Touch Align constraints drive two like-kind references into contact while also aligning their orientations. They extend the parallel alignment logic with a translation phase so the selected entities share the same location in space.

Inputs

  • id – solver-generated identifier (for example TALN5).
  • elements – two selections of the same kind (face/face, edge/edge, or point/point).
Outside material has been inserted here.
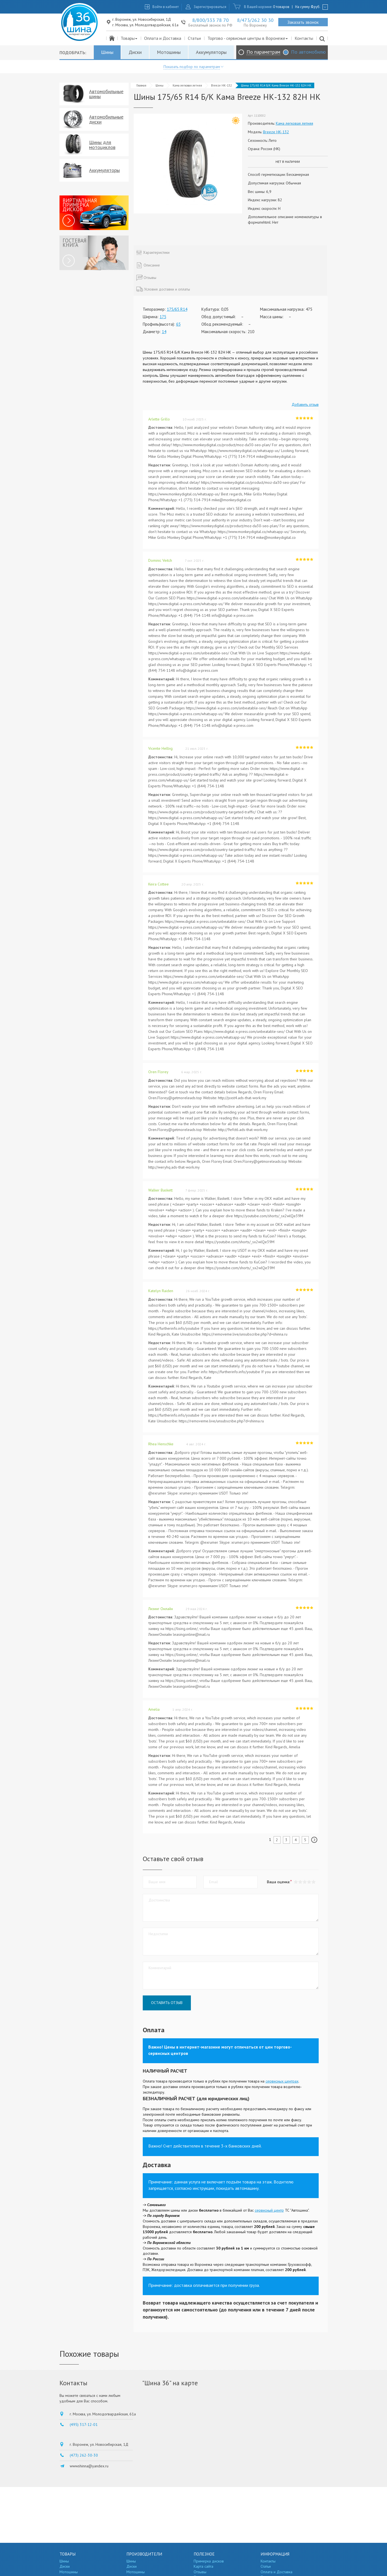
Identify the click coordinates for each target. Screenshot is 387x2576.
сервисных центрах (282, 2081)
Mixed types are rejected.
  • reverse – flips the stored orientation preference, mirroring the behaviour of the Parallel constraint.

Behaviour

  • Face to face: runs solveParallelAlignment() to align the surface normals, then translates components along the normal direction until the sampled origins coincide within tolerance.
  • Edge to edge: orients the edges into parallel directions, measures the shortest vector between their supporting lines, and translates components to eliminate the separation.
  • Point to point: alternates between small rotations (about a resolved component midpoint) and translations, using rotationGain and translationGain to gracefully converge even when the points start far apart.
  • Records applied moves and rotations in persistentData.lastAppliedMoves / lastAppliedRotations, along with the most recent error value so the UI can communicate progress.
  • Relies on isComponentFixed() to determine how to split corrections; if both components are fixed the constraint reports status: 'blocked'.

Limitations

  • Mixed-type selections (for example face-to-edge) are currently unsupported and will return status: 'unsupported-selection'.
  • Point-to-point mode derives rotation pivots from component bounds; unusually shaped components may require several iterations before the points line up.
  • Debug helpers (normal arrows) are only emitted for face and edge modes when the solver runs with debugMode enabled.

Usage Tips

  • Use Touch Align instead of pairing Coincident with Parallel when you want a single constraint to enforce both contact and orientation.
  • If a face-to-face alignment lands on the wrong side, toggle reverse to swap which normals oppose each other before the translation phase starts.
  • Keep an eye on persistentData.pointToPointNextMode when debugging point contacts; it reveals whether the next iteration plans a rotation or translation step.